"""
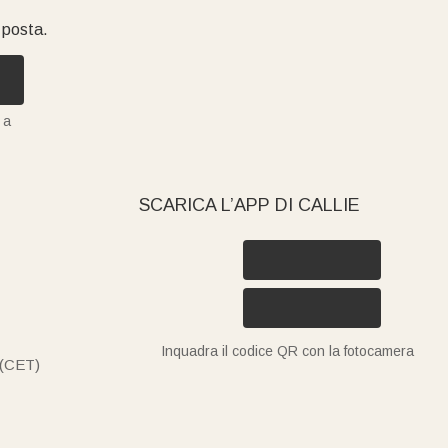
i posta.
 a
SCARICA L’APP DI CALLIE
Inquadra il codice QR con la fotocamera
 (CET)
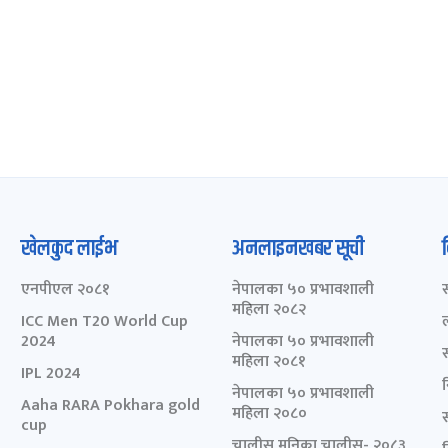
खेलकुद लाईभ
अनलाइनखबर सूची
एनपीएल २०८१
नेपालका ५० प्रभावशाली
महिला २०८२
ICC Men T20 World Cup
2024
नेपालका ५० प्रभावशाली
महिला २०८१
IPL 2024
नेपालका ५० प्रभावशाली
Aaha RARA Pokhara gold
महिला २०८०
cup
चालीस मुनिका चालीस- २०८३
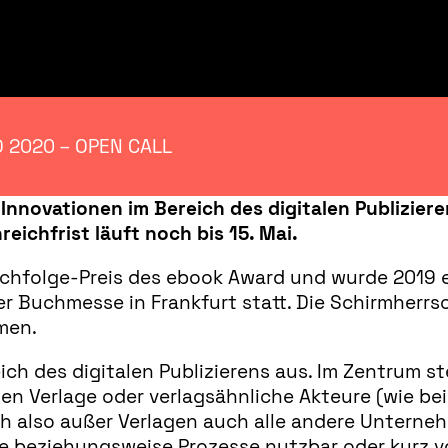
 2020 – OPEN CALL
Innovationen im Bereich des digitalen Publizier
eichfrist läuft noch bis 15. Mai.
Nachfolge-Preis des ebook Award und wurde 2019 
er Buchmesse in Frankfurt statt. Die Schirmherrs
men.
ich des digitalen Publizierens aus. Im Zentrum 
n Verlage oder verlagsähnliche Akteure (wie beis
h also außer Verlagen auch alle andere Unternehm
te beziehungsweise Prozesse nutzbar oder kurz vo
"""
Work task: Please show every line above that includes the word "oder".

Written solution:
n Verlage oder verlagsähnliche Akteure (wie beis
te beziehungsweise Prozesse nutzbar oder kurz vo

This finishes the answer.